Your words really do matter, so try to use them to encourage and inspire others.
What phrases do you use or what actions do you take to inspire your team?
Step 3: Trust vs control
The type of leader you are can influence your followers for good or for bad. Are you an anchor during the storm, or are you adding to the stress and anxiety of your team? Take a moment to assess how well you know your team and what they need from you as a leader, especially during times when stress is particularly high. How does your leadership style influence them in the short term? How about the long-term?
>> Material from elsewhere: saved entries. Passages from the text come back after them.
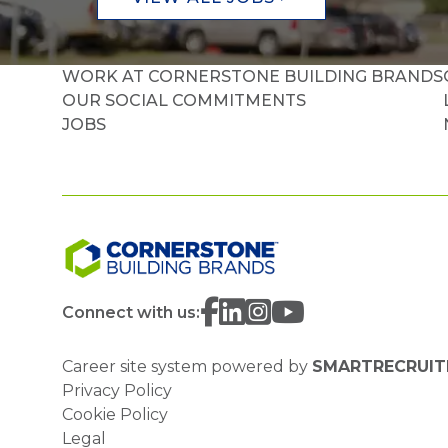
WORK AT CORNERSTONE BUILDING BRANDS
OUR SOCIAL COMMITMENTS
JOBS
Connect with us:
Career site system powered by
SMARTRECRUIT
Privacy Policy
Cookie Policy
Legal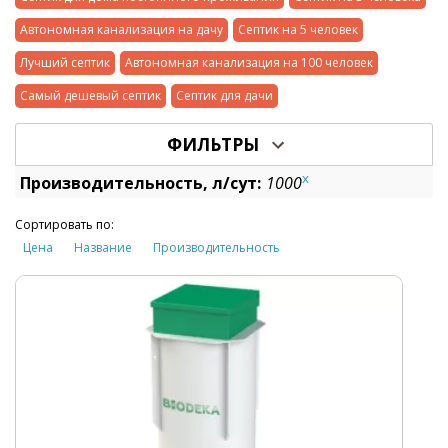
Автономная канализация на дачу
Септик на 5 человек
Лучший септик
Автономная канализация на 100 человек
Самый дешевый септик
Септик для дачи
ФИЛЬТРЫ
x
Производительность, л/сут:
1000
Сортировать по:
Цена
Название
Производительность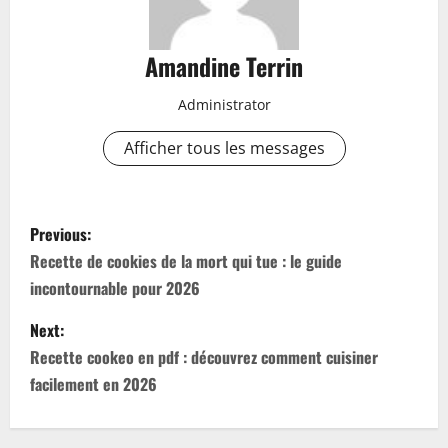
Amandine Terrin
Administrator
Afficher tous les messages
P
Previous:
o
Recette de cookies de la mort qui tue : le guide
incontournable pour 2026
s
Next:
t
Recette cookeo en pdf : découvrez comment cuisiner
n
facilement en 2026
a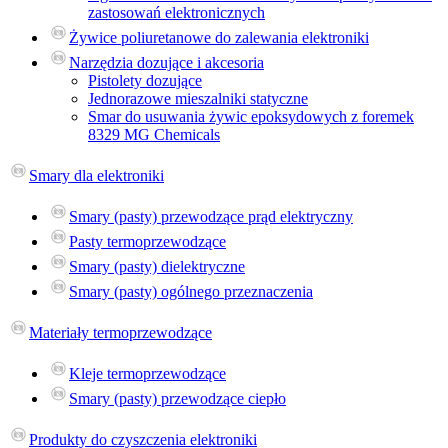
zastosowań elektronicznych
Żywice poliuretanowe do zalewania elektroniki
Narzędzia dozujące i akcesoria
Pistolety dozujące
Jednorazowe mieszalniki statyczne
Smar do usuwania żywic epoksydowych z foremek
8329 MG Chemicals
Smary dla elektroniki
Smary (pasty) przewodzące prąd elektryczny
Pasty termoprzewodzące
Smary (pasty) dielektryczne
Smary (pasty) ogólnego przeznaczenia
Materiały termoprzewodzące
Kleje termoprzewodzące
Smary (pasty) przewodzące ciepło
Produkty do czyszczenia elektroniki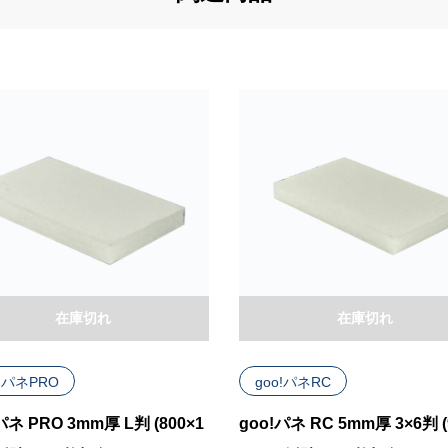
在庫切れ
在庫切れ
o!パネPRO
goo!パネRC
パネ PRO 3mm厚 L判 (800×1
goo!パネ RC 5mm厚 3×6判 (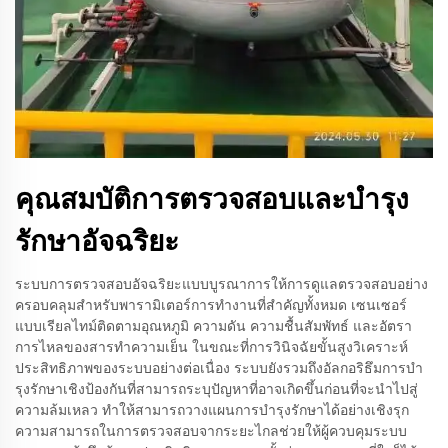
คุณสมบัติการตรวจสอบและบำรุง
รักษาอัจฉริยะ
ระบบการตรวจสอบอัจฉริยะแบบบูรณาการให้การดูแลตรวจสอบอย่าง
ครอบคลุมสำหรับพารามิเตอร์การทำงานที่สำคัญทั้งหมด เซนเซอร์
แบบเรียลไทม์ติดตามอุณหภูมิ ความดัน ความชื้นสัมพัทธ์ และอัตรา
การไหลของสารทำความเย็น ในขณะที่การวินิจฉัยขั้นสูงวิเคราะห์
ประสิทธิภาพของระบบอย่างต่อเนื่อง ระบบยังรวมถึงอัลกอริธึมการบำ
รุงรักษาเชิงป้องกันที่สามารถระบุปัญหาที่อาจเกิดขึ้นก่อนที่จะนำไปสู่
ความล้มเหลว ทำให้สามารถวางแผนการบำรุงรักษาได้อย่างเชิงรุก
ความสามารถในการตรวจสอบจากระยะไกลช่วยให้ผู้ควบคุมระบบ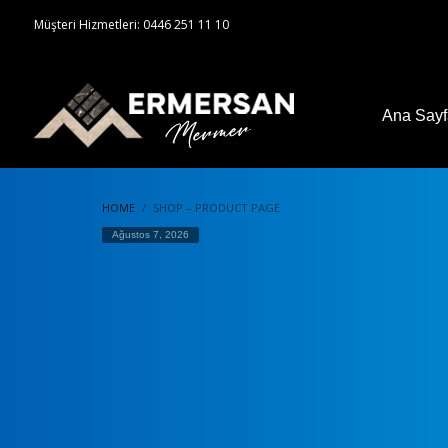
Müşteri Hizmetleri: 0446 251 11 10
Ana Say
HOME
SHOP – PRODUCT PAGE
Ağustos 7, 2026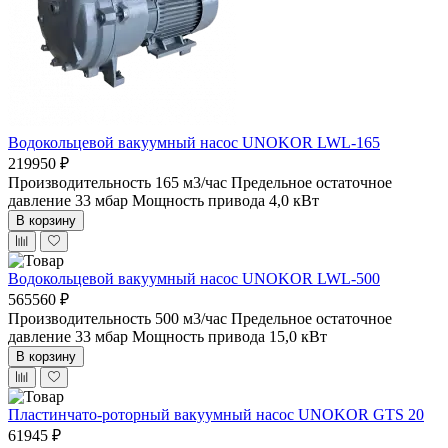
Водокольцевой вакуумный насос UNOKOR LWL-165
219950 ₽
Производительность 165 м3/час
Предельное остаточное
давление 33 мбар
Мощность привода 4,0 кВт
В корзину
Водокольцевой вакуумный насос UNOKOR LWL-500
565560 ₽
Производительность 500 м3/час
Предельное остаточное
давление 33 мбар
Мощность привода 15,0 кВт
В корзину
Пластинчато-роторный вакуумный насос UNOKOR GTS 20
61945 ₽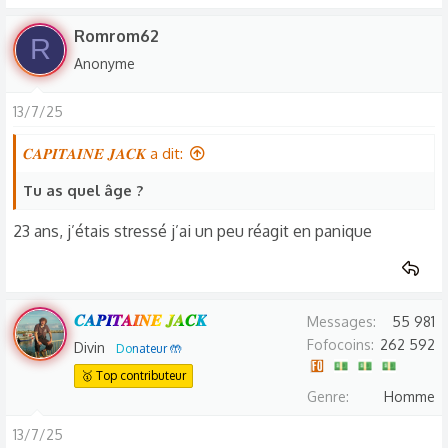
Romrom62
R
Anonyme
13/7/25
𝑪𝑨𝑷𝑰𝑻𝑨𝑰𝑵𝑬 𝑱𝑨𝑪𝑲 a dit:
Tu as quel âge ?
23 ans, j’étais stressé j’ai un peu réagit en panique
𝑪𝑨𝑷𝑰𝑻𝑨𝑰𝑵𝑬 𝑱𝑨𝑪𝑲
Messages
55 981
Fofocoins
262 592
Divin
Donateur 🤲
🥇 Top contributeur
Genre
Homme
13/7/25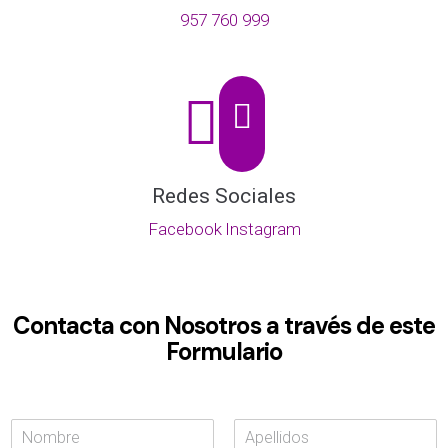
957 760 999
Redes Sociales
Facebook
Instagram
Contacta con Nosotros a través de este
Formulario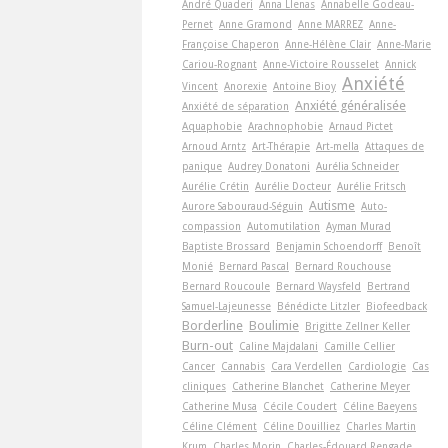
André Quaderi
Anna Llenas
Annabelle Godeau-
Pernet
Anne Gramond
Anne MARREZ
Anne-
Françoise Chaperon
Anne-Hélène Clair
Anne-Marie
Cariou-Rognant
Anne-Victoire Rousselet
Annick
Anxiété
Vincent
Anorexie
Antoine Bioy
Anxiété généralisée
Anxiété de séparation
Aquaphobie
Arachnophobie
Arnaud Pictet
Arnoud Arntz
Art-Thérapie
Art-­mella
Attaques de
panique
Audrey Donatoni
Aurélia Schneider
Aurélie Crétin
Aurélie Docteur
Aurélie Fritsch
Autisme
Aurore Sabouraud-Séguin
Auto-
compassion
Automutilation
Ayman Murad
Baptiste Brossard
Benjamin Schoendorff
Benoît
Monié
Bernard Pascal
Bernard Rouchouse
Bernard Roucoule
Bernard Waysfeld
Bertrand
Samuel-Lajeunesse
Bénédicte Litzler
Biofeedback
Borderline
Boulimie
Brigitte Zellner Keller
Burn-out
Caline Majdalani
Camille Cellier
Cancer
Cannabis
Cara Verdellen
Cardiologie
Cas
cliniques
Catherine Blanchet
Catherine Meyer
Catherine Musa
Cécile Coudert
Céline Baeyens
Céline Clément
Céline Douilliez
Charles Martin
Krum
Charles Morin
Charles-Édouard Rengade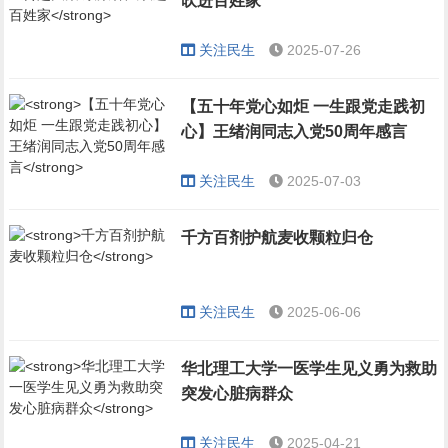
吹进百姓家
关注民生
2025-07-26
【五十年党心如炬 一生跟党走践初
心】王绪润同志入党50周年感言
关注民生
2025-07-03
千方百剂护航麦收颗粒归仓
关注民生
2025-06-06
华北理工大学一医学生见义勇为救助
突发心脏病群众
关注民生
2025-04-21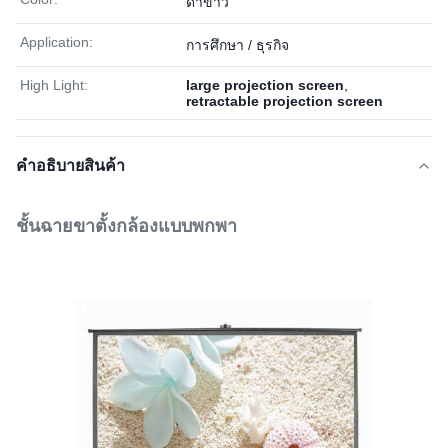
ดำขาว
Application:
การศึกษา / ธุรกิจ
High Light:
large projection screen
,
retractable projection screen
คําอธิบายสินค้า
ชั้นฉายขาตั้งกล้องแบบพกพา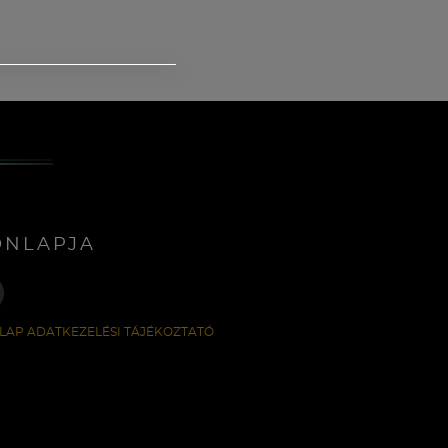
ONLAPJA
LAP ADATKEZELÉSI TÁJÉKOZTATÓ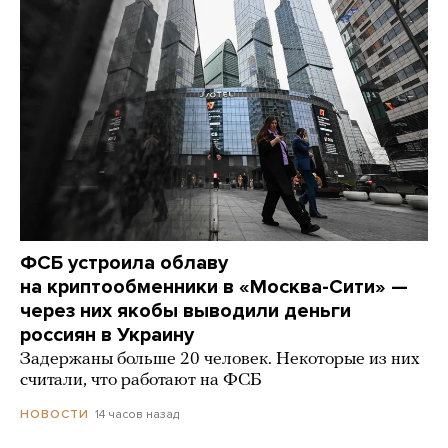
ФСБ устроила облаву
на криптообменники в «Москва-Сити» —
через них якобы выводили деньги
россиян в Украину
Задержаны больше 20 человек. Некоторые из них
считали, что работают на ФСБ
14 часов назад
НОВОСТИ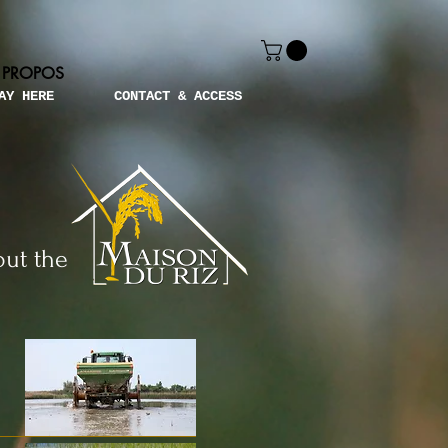
 PROPOS
AY HERE
CONTACT & ACCESS
out the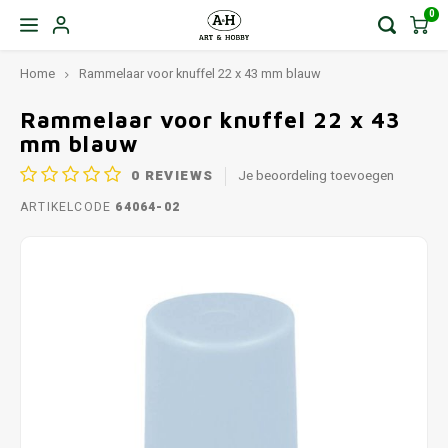
0
Home
Rammelaar voor knuffel 22 x 43 mm blauw
Rammelaar voor knuffel 22 x 43
mm blauw
0
REVIEWS
Je beoordeling toevoegen
ARTIKELCODE
64064-02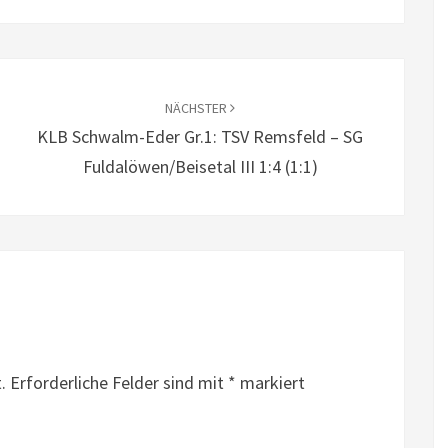
NÄCHSTER
KLB Schwalm-Eder Gr.1: TSV Remsfeld – SG
Fuldalöwen/Beisetal III 1:4 (1:1)
.
Erforderliche Felder sind mit
*
markiert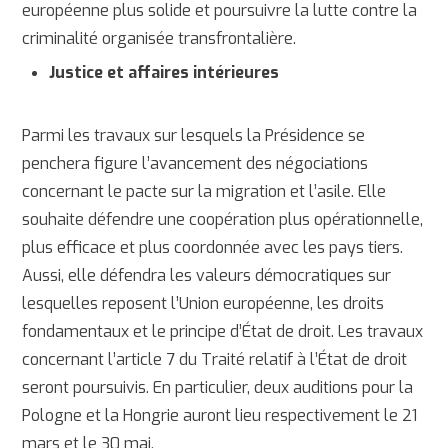
européenne plus solide et poursuivre la lutte contre la
criminalité organisée transfrontalière.
Justice et affaires intérieures
Parmi les travaux sur lesquels la Présidence se
penchera figure l’avancement des négociations
concernant le pacte sur la migration et l’asile. Elle
souhaite défendre une coopération plus opérationnelle,
plus efficace et plus coordonnée avec les pays tiers.
Aussi, elle défendra les valeurs démocratiques sur
lesquelles reposent l’Union européenne, les droits
fondamentaux et le principe d’État de droit. Les travaux
concernant l’article 7 du Traité relatif à l’État de droit
seront poursuivis. En particulier, deux auditions pour la
Pologne et la Hongrie auront lieu respectivement le 21
mars et le 30 mai.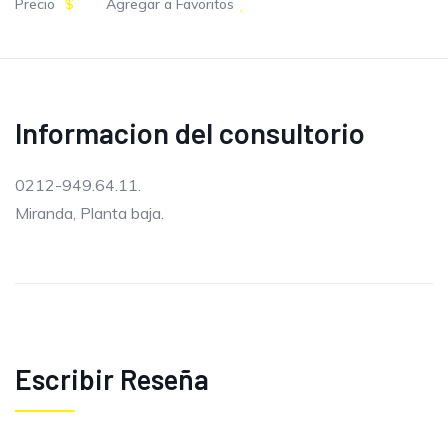
Precio
$
Agregar a Favoritos
Informacion del consultorio
0212-949.64.11.
Miranda, Planta baja.
Escribir Reseña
Which type of leader are you?
Step 4: Understand your team
If your team are working remotely, they might not be working as collaboratively as they do sitting near each other in the office. There, they could easily just lean over or walk down the passage to talk to one another. Understanding your team will help you be able to strategise quickly to get them collaborating well virtually, too.
Once you understand your team, how they react under stress and what they’re passionate about or what things motivate them, then you can analyse their needs.
How well do you understand and know your team?
Step 5: Analyse the needs
If you understand your team, you can analyse their needs.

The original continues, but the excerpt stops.